== Work instruction ==
Transcribe, word for word and without additions, each line below from the one containing "scolastico." through the one containing "tecnica di audiometria", both ends included.

== Data provided ==
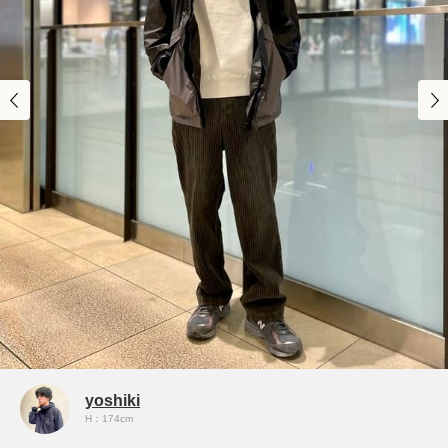
yoshiki
H：174cm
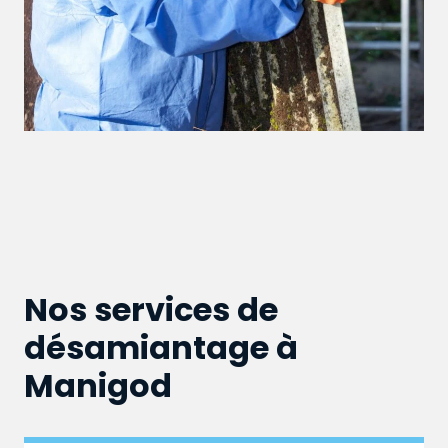
Nos services de
désamiantage à
Manigod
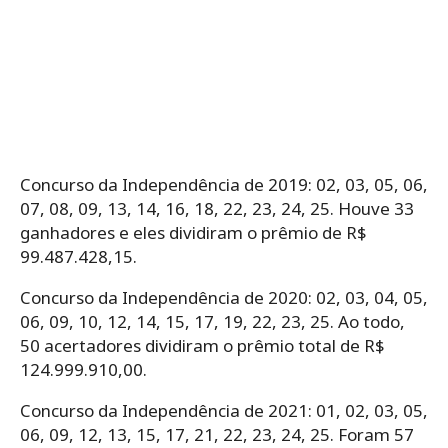
Concurso da Independência de 2019: 02, 03, 05, 06,
07, 08, 09, 13, 14, 16, 18, 22, 23, 24, 25. Houve 33
ganhadores e eles dividiram o prêmio de R$
99.487.428,15.
Concurso da Independência de 2020: 02, 03, 04, 05,
06, 09, 10, 12, 14, 15, 17, 19, 22, 23, 25. Ao todo,
50 acertadores dividiram o prêmio total de R$
124.999.910,00.
Concurso da Independência de 2021: 01, 02, 03, 05,
06, 09, 12, 13, 15, 17, 21, 22, 23, 24, 25. Foram 57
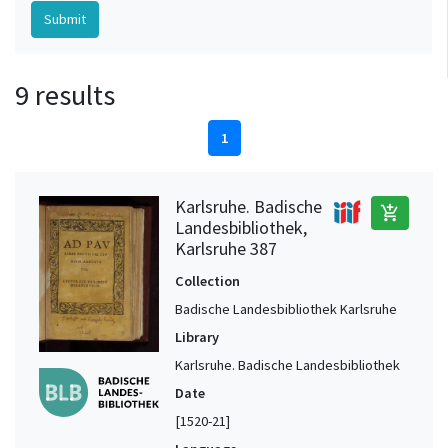
9 results
1
Karlsruhe. Badische
add_shopping_cart
Landesbibliothek,
Karlsruhe 387
Collection
Badische Landesbibliothek Karlsruhe
Library
Karlsruhe. Badische Landesbibliothek
Date
[1520-21]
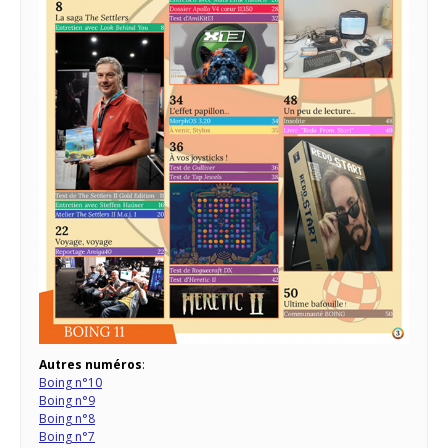
Autres numéros
:
Boing n°10
Boing n°9
Boing n°8
Boing n°7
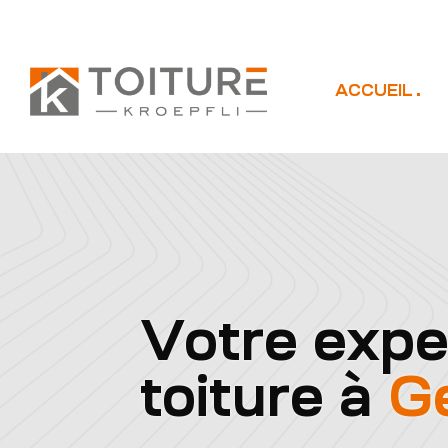
ACCUEIL
Votre expe
toiture à
G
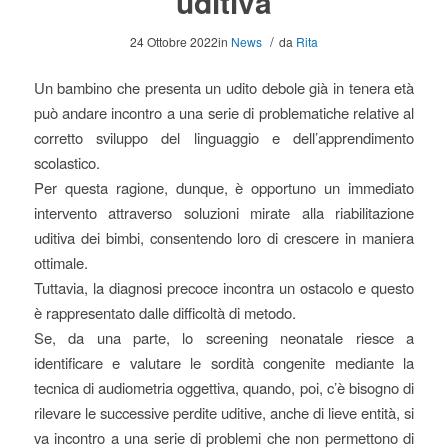
uditiva
/
24 Ottobre 2022
in
News
da
Rita
Un bambino che presenta un udito debole già in tenera età
può andare incontro a una serie di problematiche relative al
corretto sviluppo del linguaggio e dell’apprendimento
scolastico.
Per questa ragione, dunque, è opportuno un immediato
intervento attraverso soluzioni mirate alla riabilitazione
uditiva dei bimbi, consentendo loro di crescere in maniera
ottimale.
Tuttavia, la diagnosi precoce incontra un ostacolo e questo
è rappresentato dalle difficoltà di metodo.
Se, da una parte, lo screening neonatale riesce a
identificare e valutare le sordità congenite mediante la
tecnica di audiometria oggettiva, quando, poi, c’è bisogno di
rilevare le successive perdite uditive, anche di lieve entità, si
va incontro a una serie di problemi che non permettono di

== Answer space ==
scolastico.
Per questa ragione, dunque, è opportuno un immediato
intervento attraverso soluzioni mirate alla riabilitazione
uditiva dei bimbi, consentendo loro di crescere in maniera
ottimale.
Tuttavia, la diagnosi precoce incontra un ostacolo e questo
è rappresentato dalle difficoltà di metodo.
Se, da una parte, lo screening neonatale riesce a
identificare e valutare le sordità congenite mediante la
tecnica di audiometria oggettiva, quando, poi, c’è bisogno di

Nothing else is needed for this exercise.